使用 python 获取文本为 csv 格式

Question

I am able to get the data from pdf to text.我能够将数据从 pdf 获取到文本。 But now i need to get the data in csv format with table structure.但是现在我需要获取具有表结构的 csv 格式的数据。

I tried it to get the table structure with but it didn't happen.Any inputs?我试过用它来获取表结构，但没有成功。有任何输入吗？ Also, i'm able to generate it through json. Is there a way to get the result into table csv format?另外，我可以通过 json 生成它。有没有办法将结果转换为表 csv 格式？ any inputs?任何输入？

Below is the code i have used.以下是我使用的代码。

import boto3
import time

# Document
s3BucketName = "textractanalysisexample"
documentName = "sheet_example.pdf"

def startJob(s3BucketName, objectName):
   response = None
   client = boto3.client('textract')
   response = client.start_document_text_detection(
   DocumentLocation={
       'S3Object': {
           'Bucket': s3BucketName,
           'Name': objectName
       }
   })
   
   return response["JobId"]
   
def isJobComplete(jobId):
   # For production use cases, use SNS based notification 
   # Details at: https://docs.aws.amazon.com/textract/latest/dg/api-async.html
   time.sleep(5)
   client = boto3.client('textract')
   response = client.get_document_text_detection(JobId=jobId)
   status = response["JobStatus"]
   #print("Job status: {}".format(status))

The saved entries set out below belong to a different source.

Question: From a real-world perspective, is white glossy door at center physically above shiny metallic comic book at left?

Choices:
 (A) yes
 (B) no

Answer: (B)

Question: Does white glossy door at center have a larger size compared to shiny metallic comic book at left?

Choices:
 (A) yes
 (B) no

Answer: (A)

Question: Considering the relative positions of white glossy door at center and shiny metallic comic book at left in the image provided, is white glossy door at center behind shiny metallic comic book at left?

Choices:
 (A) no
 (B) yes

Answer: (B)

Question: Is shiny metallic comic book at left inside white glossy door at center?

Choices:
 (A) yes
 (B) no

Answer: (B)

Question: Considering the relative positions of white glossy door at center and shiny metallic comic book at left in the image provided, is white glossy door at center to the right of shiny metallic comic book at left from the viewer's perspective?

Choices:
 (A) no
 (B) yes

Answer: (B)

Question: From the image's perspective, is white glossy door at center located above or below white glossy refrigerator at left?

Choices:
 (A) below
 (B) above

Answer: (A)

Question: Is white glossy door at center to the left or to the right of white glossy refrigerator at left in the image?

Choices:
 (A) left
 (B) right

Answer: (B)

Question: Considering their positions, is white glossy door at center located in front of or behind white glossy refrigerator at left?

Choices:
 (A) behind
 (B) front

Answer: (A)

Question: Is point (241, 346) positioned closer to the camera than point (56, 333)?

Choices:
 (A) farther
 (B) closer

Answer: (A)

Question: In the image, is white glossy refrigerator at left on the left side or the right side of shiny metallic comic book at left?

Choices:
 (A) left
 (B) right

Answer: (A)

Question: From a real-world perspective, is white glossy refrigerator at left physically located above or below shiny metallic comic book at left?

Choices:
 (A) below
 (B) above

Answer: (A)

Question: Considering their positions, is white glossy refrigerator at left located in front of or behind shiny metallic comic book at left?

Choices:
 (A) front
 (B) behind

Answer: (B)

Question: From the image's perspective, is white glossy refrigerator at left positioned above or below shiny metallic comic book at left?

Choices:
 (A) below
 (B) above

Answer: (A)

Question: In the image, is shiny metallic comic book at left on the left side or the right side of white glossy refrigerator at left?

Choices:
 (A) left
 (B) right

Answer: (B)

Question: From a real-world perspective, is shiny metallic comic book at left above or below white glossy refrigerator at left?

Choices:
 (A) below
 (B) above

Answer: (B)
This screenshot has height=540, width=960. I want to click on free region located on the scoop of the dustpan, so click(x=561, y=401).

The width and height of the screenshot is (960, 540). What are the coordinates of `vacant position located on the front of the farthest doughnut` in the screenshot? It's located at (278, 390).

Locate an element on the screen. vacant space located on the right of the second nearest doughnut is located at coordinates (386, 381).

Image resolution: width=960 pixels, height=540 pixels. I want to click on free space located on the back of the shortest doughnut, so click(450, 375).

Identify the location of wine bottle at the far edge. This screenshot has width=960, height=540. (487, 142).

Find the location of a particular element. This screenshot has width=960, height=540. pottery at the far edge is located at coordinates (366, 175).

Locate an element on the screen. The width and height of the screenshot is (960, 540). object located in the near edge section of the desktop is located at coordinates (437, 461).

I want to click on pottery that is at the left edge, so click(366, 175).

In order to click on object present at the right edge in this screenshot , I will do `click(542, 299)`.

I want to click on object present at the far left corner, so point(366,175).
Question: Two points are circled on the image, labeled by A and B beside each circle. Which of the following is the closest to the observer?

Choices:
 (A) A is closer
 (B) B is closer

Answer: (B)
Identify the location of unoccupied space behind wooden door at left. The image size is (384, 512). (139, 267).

   while(status == "IN_PROGRESS"):
       time.sleep(5)
       response = client.get_document_text_detection(JobId=jobId)
       status = response["JobStatus"]
       #print("Job status: {}".format(status))

   return status
   
def getJobResults(jobId):

   pages = []

   client = boto3.client('textract')
   response = client.get_document_text_detection(JobId=jobId)
   
   pages.append(response)
   print("Resultset page recieved: {}".format(len(pages)))
   nextToken = None
   if('NextToken' in response):
       nextToken = response['NextToken']

   while(nextToken):

       response = client.get_document_text_detection(JobId=jobId, NextToken=nextToken)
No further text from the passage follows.